▸ **Entries provided**:
/---
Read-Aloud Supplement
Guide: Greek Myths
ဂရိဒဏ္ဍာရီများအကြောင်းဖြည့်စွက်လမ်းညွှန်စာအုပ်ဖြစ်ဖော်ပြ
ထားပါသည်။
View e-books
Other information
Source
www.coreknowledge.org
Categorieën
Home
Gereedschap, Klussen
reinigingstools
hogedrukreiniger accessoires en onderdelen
\---
/---
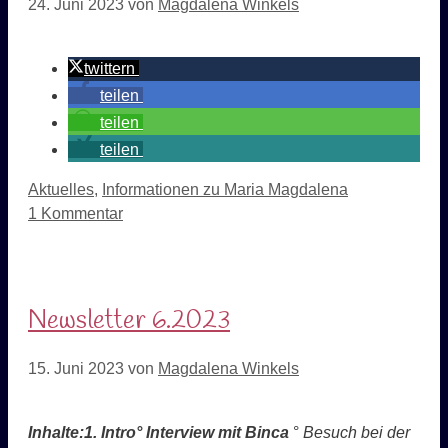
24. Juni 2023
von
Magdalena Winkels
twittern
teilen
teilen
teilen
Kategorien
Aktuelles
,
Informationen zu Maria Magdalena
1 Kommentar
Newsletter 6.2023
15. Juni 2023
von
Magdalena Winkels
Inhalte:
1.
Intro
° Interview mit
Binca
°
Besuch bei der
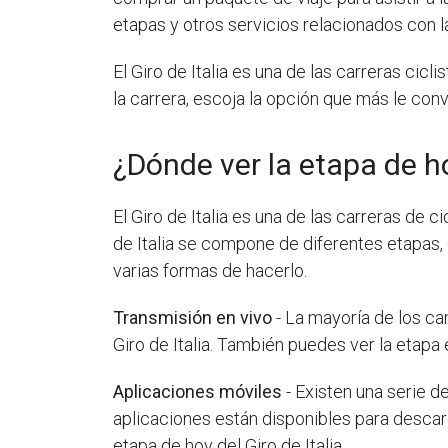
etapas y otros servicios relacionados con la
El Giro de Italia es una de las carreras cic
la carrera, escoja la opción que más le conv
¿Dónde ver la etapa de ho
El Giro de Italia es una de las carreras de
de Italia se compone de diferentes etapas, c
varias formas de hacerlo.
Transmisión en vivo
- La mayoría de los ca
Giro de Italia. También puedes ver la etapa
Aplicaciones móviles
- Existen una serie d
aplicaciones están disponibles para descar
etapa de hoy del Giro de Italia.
\---
/---
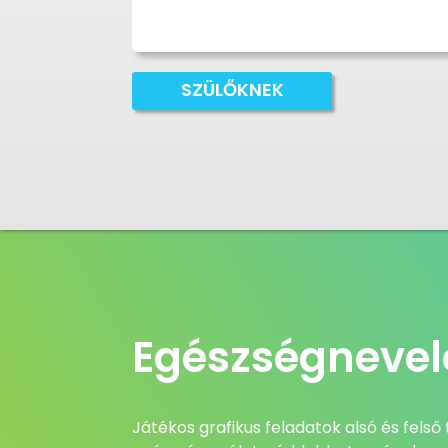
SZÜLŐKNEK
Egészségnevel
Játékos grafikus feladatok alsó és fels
\---
Copy out each line of the data above, exactly, if it lies between the line holding "Gereedschap, Klussen" and the line holding "hogedrukreiniger accessoires en onderdelen", inclusive; copy no other line.

▸ **Answer to this task**:
Gereedschap, Klussen
reinigingstools
hogedrukreiniger accessoires en onderdelen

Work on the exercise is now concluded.